Pictures excluded, reproduce exactly the lines below from the one with "Honda Civic and others. The" through the one with "August 7, 2026", both included.

START Supplied data

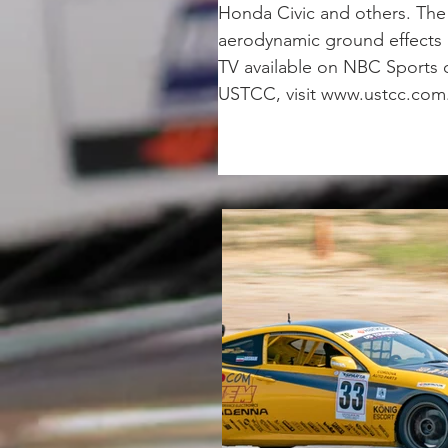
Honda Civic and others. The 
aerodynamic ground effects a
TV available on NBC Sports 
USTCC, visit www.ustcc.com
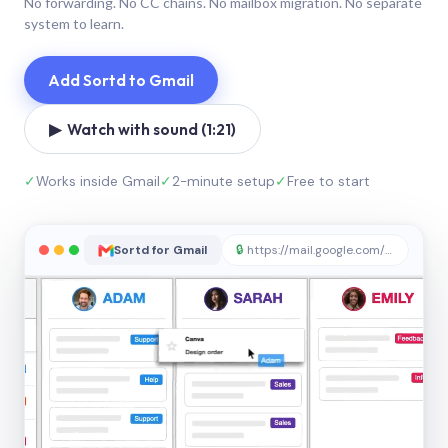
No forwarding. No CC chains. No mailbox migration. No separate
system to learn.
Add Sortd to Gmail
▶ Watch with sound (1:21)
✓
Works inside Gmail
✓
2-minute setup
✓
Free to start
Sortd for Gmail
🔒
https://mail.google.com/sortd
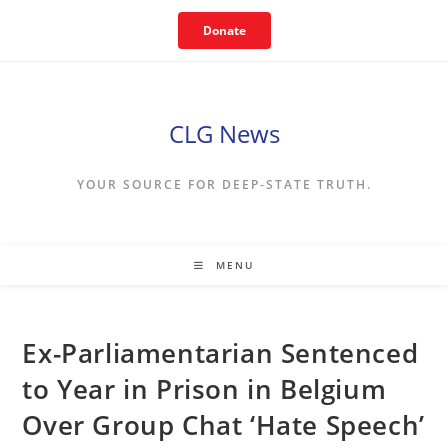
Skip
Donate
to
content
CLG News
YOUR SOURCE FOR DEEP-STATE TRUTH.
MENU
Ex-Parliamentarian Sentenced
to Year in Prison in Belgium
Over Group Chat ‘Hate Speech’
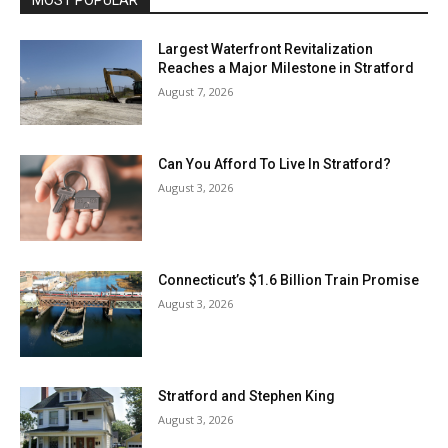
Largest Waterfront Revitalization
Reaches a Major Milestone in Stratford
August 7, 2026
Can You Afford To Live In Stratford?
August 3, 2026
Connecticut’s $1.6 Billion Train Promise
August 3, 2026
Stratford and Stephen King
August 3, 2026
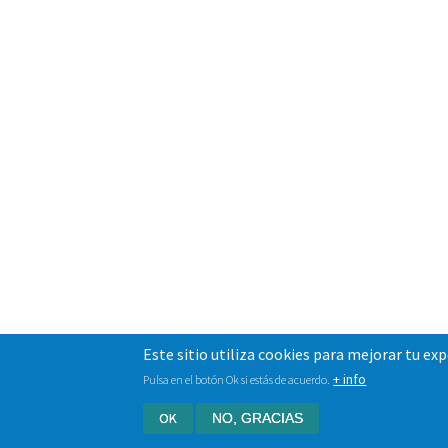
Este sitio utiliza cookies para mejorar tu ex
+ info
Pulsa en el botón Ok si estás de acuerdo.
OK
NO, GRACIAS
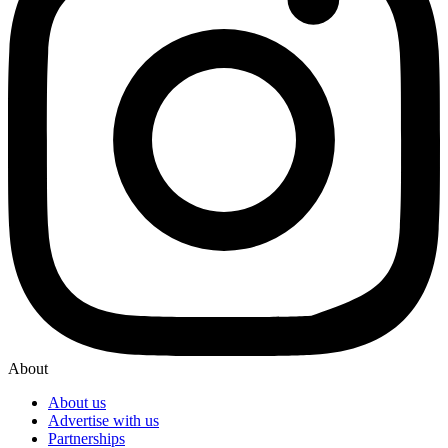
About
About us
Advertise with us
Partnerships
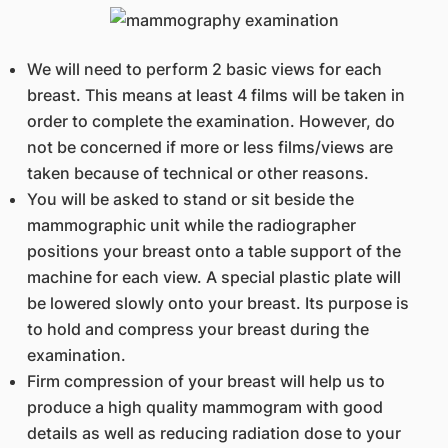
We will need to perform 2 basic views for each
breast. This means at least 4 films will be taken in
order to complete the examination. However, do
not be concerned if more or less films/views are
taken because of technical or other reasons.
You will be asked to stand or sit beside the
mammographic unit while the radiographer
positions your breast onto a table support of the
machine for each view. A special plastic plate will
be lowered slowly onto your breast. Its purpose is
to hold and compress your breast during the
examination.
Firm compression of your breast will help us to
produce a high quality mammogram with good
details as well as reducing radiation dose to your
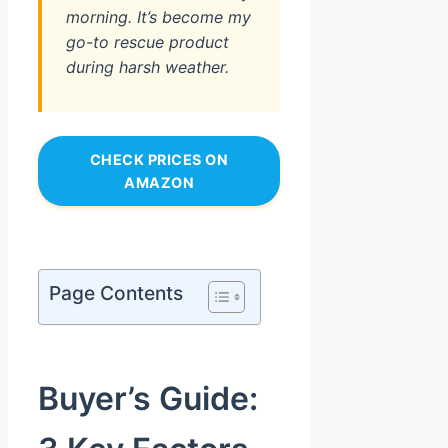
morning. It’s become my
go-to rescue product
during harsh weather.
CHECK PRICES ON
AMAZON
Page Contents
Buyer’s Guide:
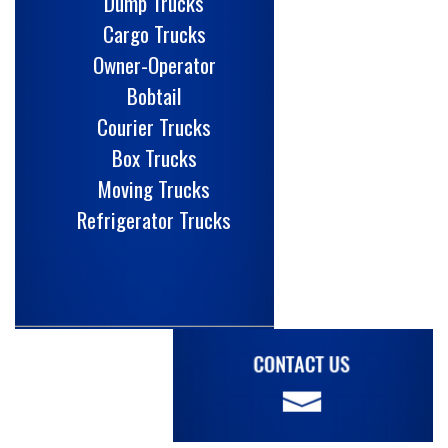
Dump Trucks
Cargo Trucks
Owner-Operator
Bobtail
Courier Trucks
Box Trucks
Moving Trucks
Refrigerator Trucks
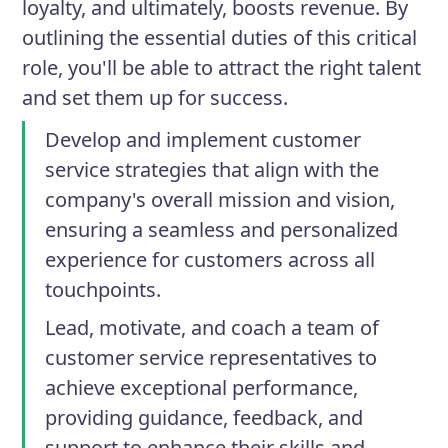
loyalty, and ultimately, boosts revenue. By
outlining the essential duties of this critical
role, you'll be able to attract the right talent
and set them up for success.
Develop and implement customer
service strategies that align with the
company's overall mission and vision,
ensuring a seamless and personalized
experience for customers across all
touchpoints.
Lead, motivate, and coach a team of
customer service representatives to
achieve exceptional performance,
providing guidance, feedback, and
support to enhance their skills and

END Supplied data
START Supplied data

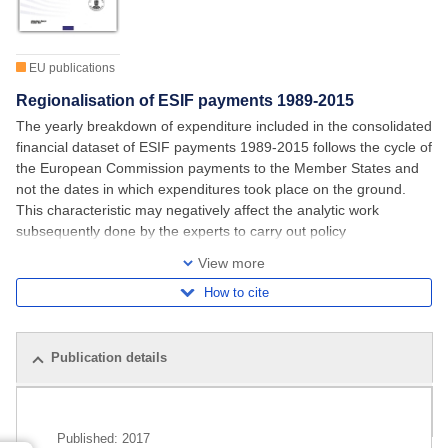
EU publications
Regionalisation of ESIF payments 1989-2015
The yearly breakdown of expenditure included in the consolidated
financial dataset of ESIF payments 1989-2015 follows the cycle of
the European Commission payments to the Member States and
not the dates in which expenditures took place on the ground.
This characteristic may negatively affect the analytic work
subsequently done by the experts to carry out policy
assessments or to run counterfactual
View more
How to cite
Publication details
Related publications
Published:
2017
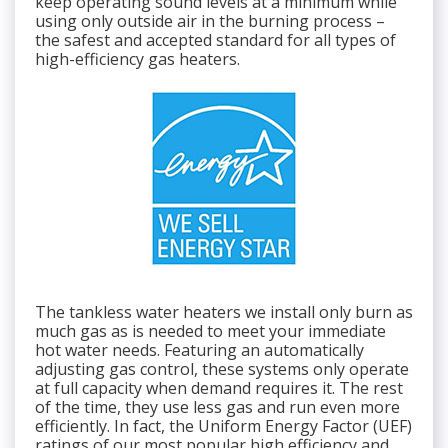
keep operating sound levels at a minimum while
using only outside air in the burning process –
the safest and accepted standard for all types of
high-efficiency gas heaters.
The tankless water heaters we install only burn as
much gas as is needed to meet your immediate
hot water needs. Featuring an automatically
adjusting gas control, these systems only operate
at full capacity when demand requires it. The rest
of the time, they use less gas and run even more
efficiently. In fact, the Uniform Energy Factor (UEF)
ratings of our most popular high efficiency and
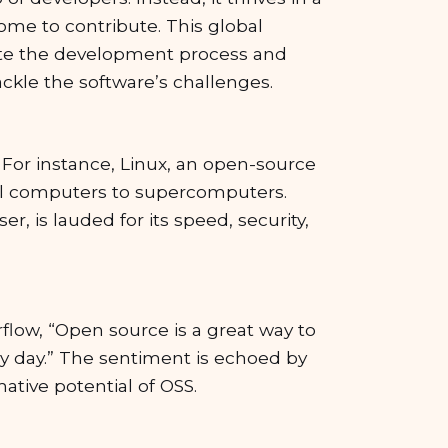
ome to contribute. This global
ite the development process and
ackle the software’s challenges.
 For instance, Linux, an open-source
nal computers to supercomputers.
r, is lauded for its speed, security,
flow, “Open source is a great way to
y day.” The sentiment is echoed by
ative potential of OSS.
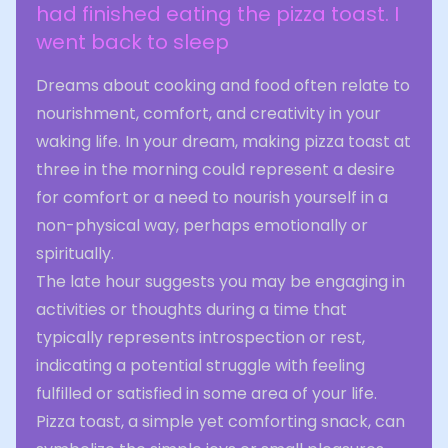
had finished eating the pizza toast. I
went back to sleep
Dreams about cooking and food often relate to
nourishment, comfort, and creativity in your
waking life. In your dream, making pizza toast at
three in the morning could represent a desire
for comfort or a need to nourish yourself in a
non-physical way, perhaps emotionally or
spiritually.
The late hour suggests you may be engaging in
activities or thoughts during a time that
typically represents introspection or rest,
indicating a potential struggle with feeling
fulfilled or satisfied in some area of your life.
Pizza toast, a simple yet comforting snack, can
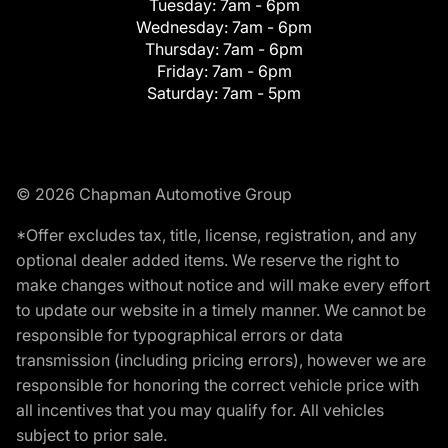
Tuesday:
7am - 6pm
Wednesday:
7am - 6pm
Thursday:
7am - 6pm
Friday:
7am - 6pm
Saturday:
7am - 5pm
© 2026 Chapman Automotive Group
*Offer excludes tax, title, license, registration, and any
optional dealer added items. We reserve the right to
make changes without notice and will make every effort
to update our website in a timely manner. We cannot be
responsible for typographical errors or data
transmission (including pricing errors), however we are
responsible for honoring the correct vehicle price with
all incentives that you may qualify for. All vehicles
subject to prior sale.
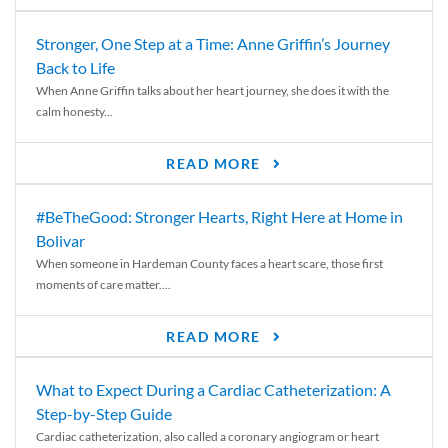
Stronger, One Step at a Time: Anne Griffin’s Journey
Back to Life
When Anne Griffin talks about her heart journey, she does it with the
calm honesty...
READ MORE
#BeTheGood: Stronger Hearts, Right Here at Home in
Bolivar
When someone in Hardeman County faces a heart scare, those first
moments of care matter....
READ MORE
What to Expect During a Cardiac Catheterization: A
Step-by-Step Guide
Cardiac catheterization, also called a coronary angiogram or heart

END Supplied data
START Supplied data

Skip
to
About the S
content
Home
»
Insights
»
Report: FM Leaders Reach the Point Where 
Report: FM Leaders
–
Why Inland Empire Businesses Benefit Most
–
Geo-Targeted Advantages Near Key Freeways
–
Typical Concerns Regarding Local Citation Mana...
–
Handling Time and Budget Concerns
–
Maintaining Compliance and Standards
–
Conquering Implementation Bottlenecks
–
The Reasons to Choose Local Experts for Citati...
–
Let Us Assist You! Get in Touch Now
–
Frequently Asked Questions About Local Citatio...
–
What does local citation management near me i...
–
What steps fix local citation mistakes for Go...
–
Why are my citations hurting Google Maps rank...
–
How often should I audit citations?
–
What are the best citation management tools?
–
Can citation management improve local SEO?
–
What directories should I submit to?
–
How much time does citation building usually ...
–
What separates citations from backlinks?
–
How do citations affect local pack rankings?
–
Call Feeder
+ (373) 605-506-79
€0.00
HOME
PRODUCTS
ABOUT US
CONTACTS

END Supplied data

**Answer box:**
Honda Civic and others. The 
aerodynamic ground effects a
TV available on NBC Sports 
USTCC, visit www.ustcc.com
No forwarding. No CC chains. No mailbox migration. No separate
system to learn.
Add Sortd to Gmail
▶ Watch with sound (1:21)
✓
Works inside Gmail
✓
2-minute setup
✓
Free to start
Sortd for Gmail
🔒
https://mail.google.com/sortd
Skip
Donate
to
content
CLG News
YOUR SOURCE FOR DEEP-STATE TRUTH.
MENU
Ex-Parliamentarian Sentenced
to Year in Prison in Belgium
Over Group Chat ‘Hate Speech’
Largest Waterfront Revitalization
Reaches a Major Milestone in Stratford
August 7, 2026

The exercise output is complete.